Betrian announces that the NavTrain driver navigation system will be fully prepared for the launch of Digital orders (also known as List of valid restrictions) from Správa železnic (SŽ). The launch is planned for the end of 2025 and will bring a major change: the responsibility for delivering information about planned restrictions to the driver (e.g. speed restrictions, track closures, or other limitations) will shift from SŽ to the railway operators.

NavTrain will include everything necessary to ensure that the driver has all required information readily available. This will be made possible thanks to close cooperation with SŽ, which will provide data interfaces for this purpose. The integration of these new functionalities is currently underway, and we expect to have a test version available at the beginning of September.
The Digital orders feature will add further track condition information to NavTrain, supplementing the existing data from the Line condition tables. Drivers will then be able to view everything in a user-friendly application. “There will be no need to search for orders in emails or archive paper copies, nor to look anything up manually. NavTrain will display the full detail of a digital order directly within the current train route in real time,” says Martin Smejkal, NavTrain Project Manager at Betrian.
All necessary information about the current and upcoming functionalities of NavTrain can be found here.

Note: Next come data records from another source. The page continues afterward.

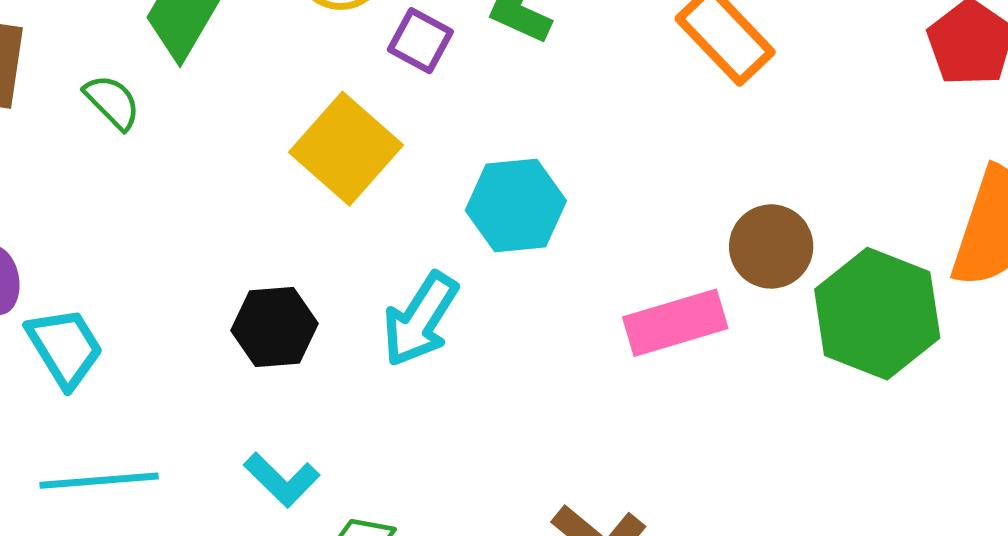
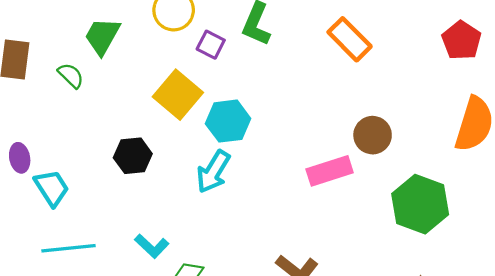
cyan hexagon: (516, 206) -> (228, 121), moved
green hexagon: (877, 314) -> (420, 204), moved
black hexagon: (275, 327) -> (133, 156), moved

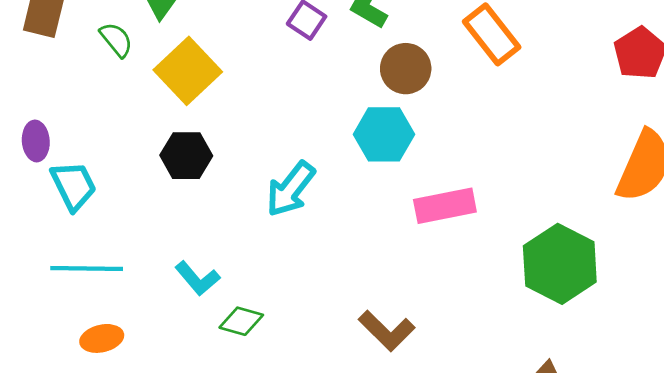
yellow square: (178, 95) -> (188, 71), moved
cyan hexagon: (228, 121) -> (384, 134), moved
brown circle: (373, 135) -> (406, 69), moved

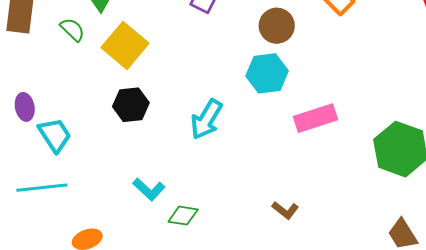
cyan line: (87, 268) -> (42, 188), moved
brown L-shape: (387, 331) -> (285, 210), size x0.7

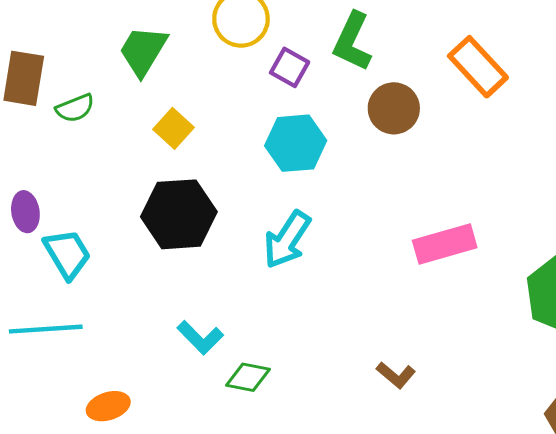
green semicircle: (72, 30) -> (75, 108), moved, turned 112
yellow square: (125, 45) -> (174, 128), size x0.6
cyan hexagon: (267, 73) -> (296, 143), moved
black hexagon: (131, 105) -> (179, 214), size x1.4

“The integration of Digital orders is another step toward a paperless and safer railway. Our goal is to ensure that drivers have all the information they need for their work in a paperless, unambiguous, and easily accessible way. And this applies not only to NavTrain but also to our other driver-oriented systems such as EVP, NavSIM nebo DPS,“ adds Petr Sec, co-owner of Betrian.
Betrian Group
Since 2018, the Betrian Group has been focusing on the rail sector in addition to hardware and software development and process digitalization. It is developing the NavSuite ecosystem, which is designed to optimise the planning, monitoring and management of rail traffic. It simplifies complex logistics processes, from planning commodity shipments to managing locomotive maintenance, planning driver shifts and providing real-time navigation support.